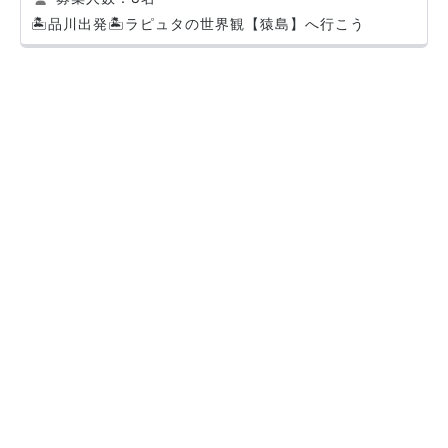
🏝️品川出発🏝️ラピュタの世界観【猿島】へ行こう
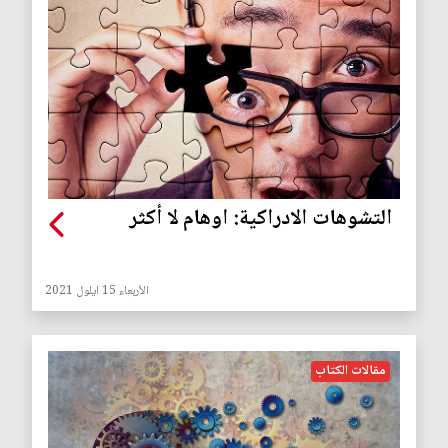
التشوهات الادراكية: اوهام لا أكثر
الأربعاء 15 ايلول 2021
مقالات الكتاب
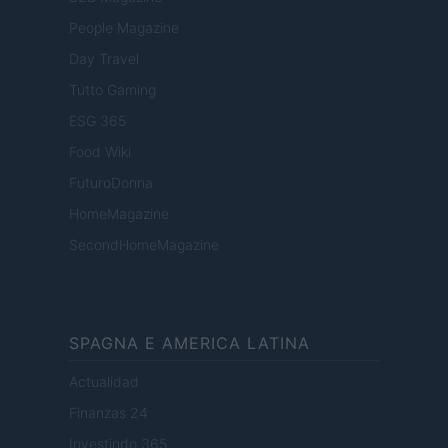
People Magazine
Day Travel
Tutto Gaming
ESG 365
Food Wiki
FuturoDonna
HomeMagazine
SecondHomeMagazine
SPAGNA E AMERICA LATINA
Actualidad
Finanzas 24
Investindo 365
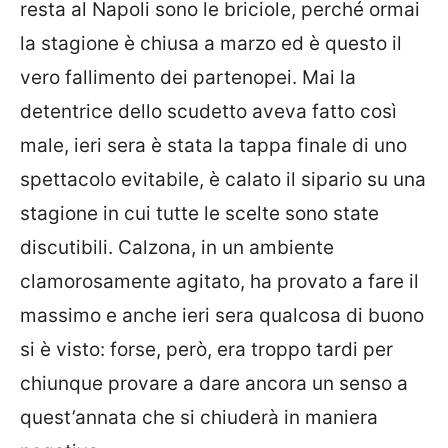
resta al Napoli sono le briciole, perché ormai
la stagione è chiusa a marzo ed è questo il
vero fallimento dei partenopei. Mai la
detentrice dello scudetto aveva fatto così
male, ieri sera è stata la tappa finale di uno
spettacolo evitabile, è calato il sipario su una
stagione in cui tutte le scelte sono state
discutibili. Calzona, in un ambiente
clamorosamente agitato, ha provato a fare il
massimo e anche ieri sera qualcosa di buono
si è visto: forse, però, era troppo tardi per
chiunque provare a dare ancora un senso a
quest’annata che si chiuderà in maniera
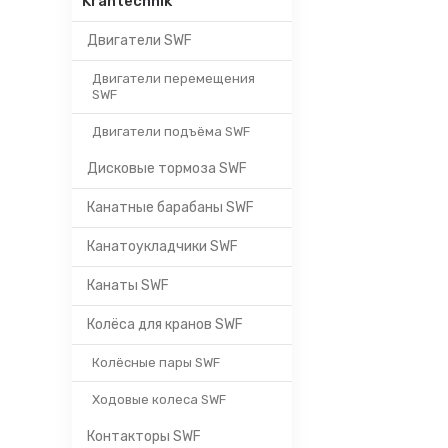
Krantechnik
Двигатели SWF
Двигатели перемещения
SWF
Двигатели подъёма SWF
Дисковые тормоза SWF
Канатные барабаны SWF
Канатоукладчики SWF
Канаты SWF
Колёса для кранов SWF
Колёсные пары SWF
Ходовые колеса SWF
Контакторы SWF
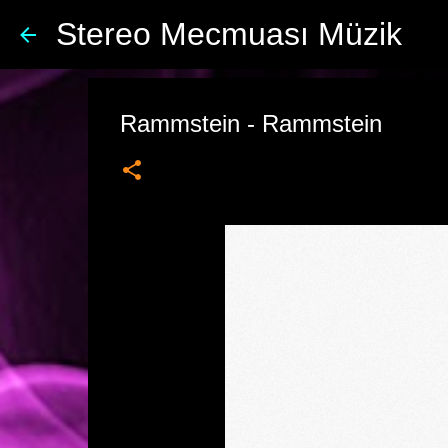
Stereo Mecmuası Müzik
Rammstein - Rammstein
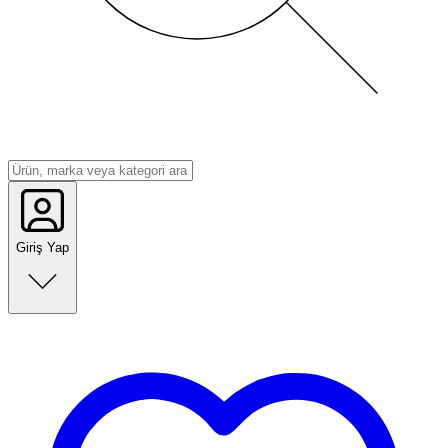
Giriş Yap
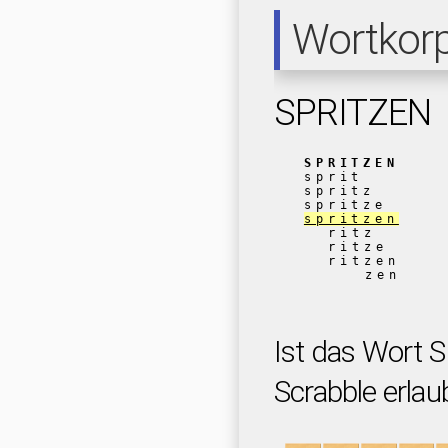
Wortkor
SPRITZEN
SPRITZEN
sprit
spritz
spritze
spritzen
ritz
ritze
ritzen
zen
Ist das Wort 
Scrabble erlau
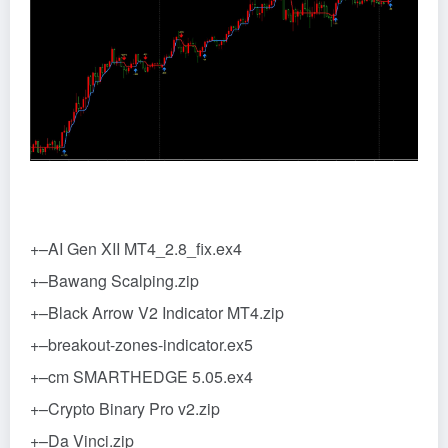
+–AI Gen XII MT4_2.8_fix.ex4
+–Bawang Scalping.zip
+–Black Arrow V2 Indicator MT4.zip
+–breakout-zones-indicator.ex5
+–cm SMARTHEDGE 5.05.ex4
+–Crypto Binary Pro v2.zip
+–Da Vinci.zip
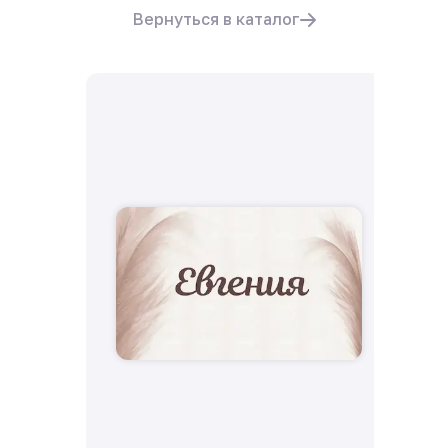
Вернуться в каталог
********
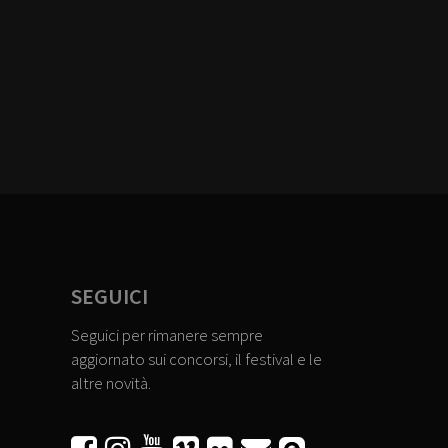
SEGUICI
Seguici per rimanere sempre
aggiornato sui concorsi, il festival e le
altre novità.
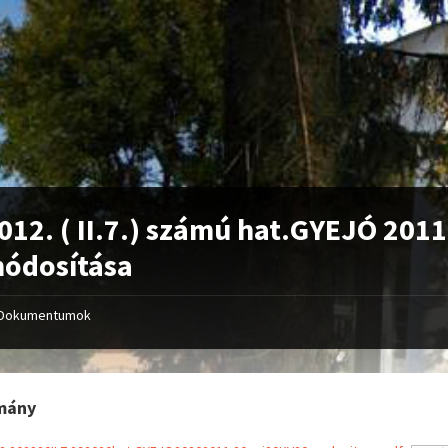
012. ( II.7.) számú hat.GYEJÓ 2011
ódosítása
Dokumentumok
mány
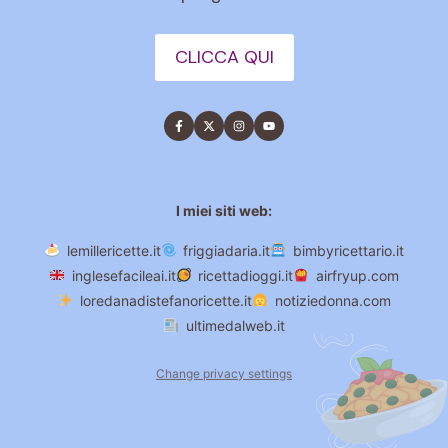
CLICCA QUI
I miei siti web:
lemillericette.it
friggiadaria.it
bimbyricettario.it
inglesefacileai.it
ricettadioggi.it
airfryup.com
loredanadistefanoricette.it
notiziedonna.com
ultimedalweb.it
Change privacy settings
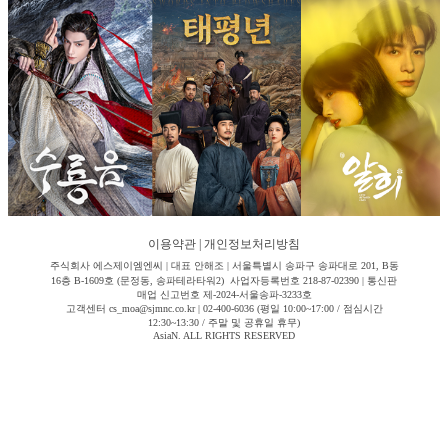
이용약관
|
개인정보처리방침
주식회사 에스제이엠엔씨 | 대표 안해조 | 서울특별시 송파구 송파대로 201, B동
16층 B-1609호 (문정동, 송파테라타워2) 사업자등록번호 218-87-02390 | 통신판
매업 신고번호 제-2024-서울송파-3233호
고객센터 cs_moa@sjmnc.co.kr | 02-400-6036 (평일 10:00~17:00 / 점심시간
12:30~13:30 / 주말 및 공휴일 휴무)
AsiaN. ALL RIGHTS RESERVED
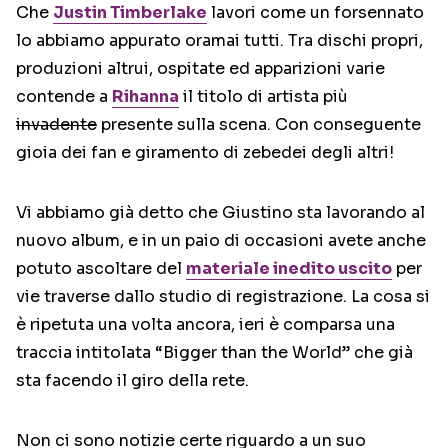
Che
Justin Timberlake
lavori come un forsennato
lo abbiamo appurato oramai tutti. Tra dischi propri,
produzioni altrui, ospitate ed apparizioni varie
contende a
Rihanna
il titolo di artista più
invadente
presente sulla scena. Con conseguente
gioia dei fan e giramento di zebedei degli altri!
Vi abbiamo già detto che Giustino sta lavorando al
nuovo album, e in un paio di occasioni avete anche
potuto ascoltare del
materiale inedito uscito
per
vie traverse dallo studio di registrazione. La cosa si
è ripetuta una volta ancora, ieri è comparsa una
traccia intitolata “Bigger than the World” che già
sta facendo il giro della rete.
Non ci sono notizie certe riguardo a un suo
********
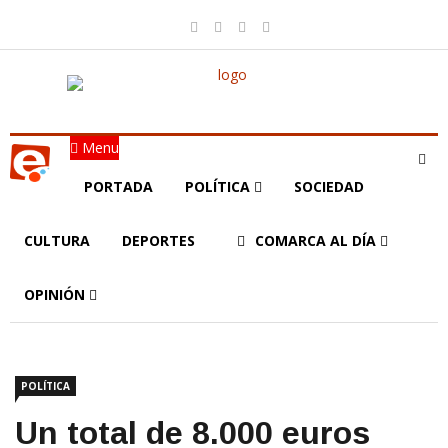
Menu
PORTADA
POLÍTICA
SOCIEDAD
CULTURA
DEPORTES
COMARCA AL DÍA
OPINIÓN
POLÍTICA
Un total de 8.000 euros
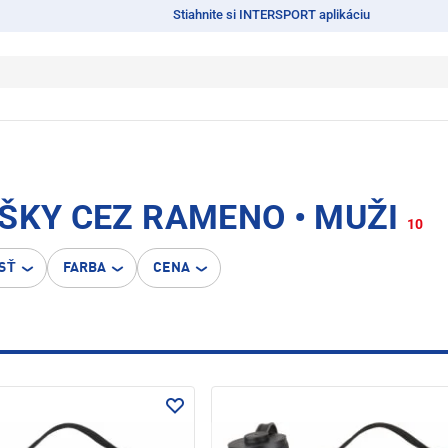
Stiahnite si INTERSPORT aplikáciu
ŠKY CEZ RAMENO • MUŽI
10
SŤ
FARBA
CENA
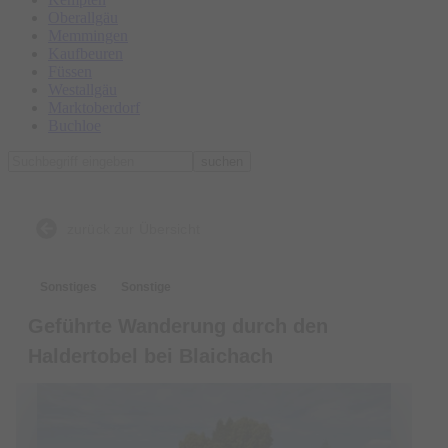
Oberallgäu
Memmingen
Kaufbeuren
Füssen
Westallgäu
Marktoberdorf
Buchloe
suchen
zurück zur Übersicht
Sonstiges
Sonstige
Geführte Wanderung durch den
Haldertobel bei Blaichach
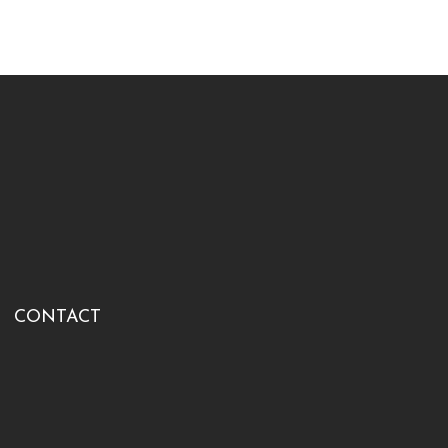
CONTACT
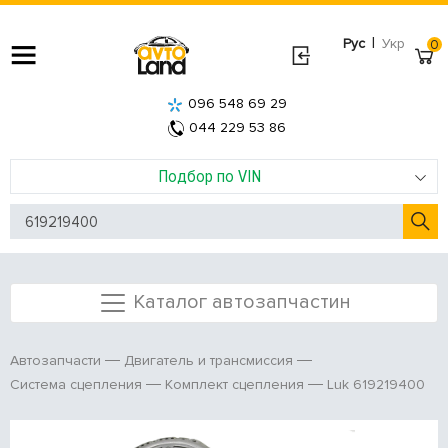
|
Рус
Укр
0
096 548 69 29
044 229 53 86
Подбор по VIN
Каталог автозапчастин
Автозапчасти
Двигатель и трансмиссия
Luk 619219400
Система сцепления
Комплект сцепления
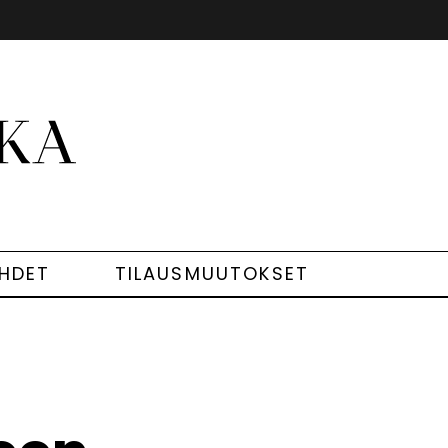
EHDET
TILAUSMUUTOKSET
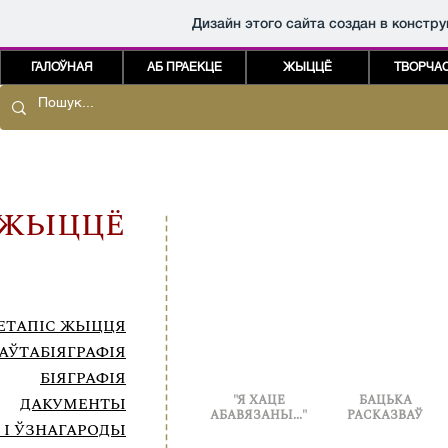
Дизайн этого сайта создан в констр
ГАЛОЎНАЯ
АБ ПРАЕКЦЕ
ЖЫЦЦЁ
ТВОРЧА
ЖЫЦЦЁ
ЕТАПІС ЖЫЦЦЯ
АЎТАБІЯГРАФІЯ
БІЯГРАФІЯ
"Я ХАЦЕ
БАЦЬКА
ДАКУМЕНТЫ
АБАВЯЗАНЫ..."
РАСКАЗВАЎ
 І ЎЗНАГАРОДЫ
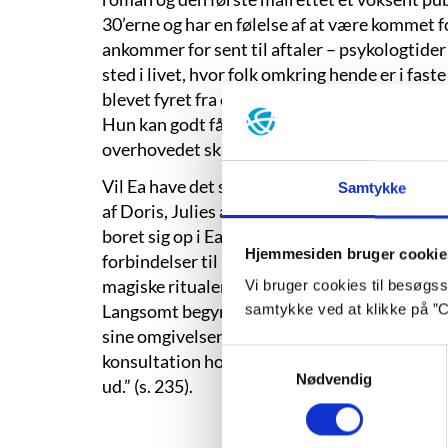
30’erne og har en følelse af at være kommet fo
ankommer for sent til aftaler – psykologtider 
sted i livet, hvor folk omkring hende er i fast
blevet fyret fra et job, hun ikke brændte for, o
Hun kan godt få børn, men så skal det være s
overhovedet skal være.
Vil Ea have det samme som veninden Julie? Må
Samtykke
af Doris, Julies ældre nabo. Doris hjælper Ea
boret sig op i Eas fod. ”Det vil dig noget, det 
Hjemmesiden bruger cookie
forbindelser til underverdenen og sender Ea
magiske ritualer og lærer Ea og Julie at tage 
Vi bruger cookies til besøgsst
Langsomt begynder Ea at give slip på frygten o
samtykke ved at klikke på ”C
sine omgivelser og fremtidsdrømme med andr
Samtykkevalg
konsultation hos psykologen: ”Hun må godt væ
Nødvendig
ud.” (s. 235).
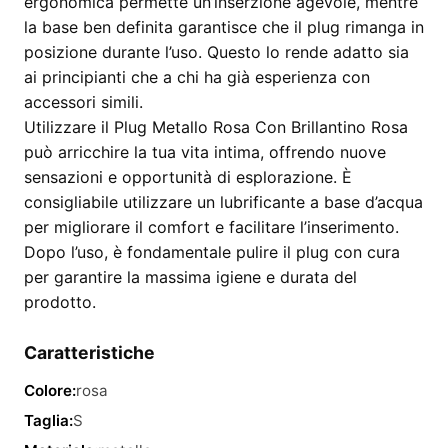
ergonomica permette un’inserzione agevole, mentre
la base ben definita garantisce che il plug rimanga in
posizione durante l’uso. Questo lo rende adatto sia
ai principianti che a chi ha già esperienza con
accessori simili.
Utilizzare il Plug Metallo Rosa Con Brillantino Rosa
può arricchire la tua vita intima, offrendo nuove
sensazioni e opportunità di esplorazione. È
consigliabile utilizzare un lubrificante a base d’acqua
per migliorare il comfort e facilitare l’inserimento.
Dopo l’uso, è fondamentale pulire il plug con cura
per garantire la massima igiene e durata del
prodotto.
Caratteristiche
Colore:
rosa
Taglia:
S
********
Copy out each line of the material in which the word "Двигатели" turns up.

Двигатели SWF
Двигатели перемещения
Двигатели подъёма SWF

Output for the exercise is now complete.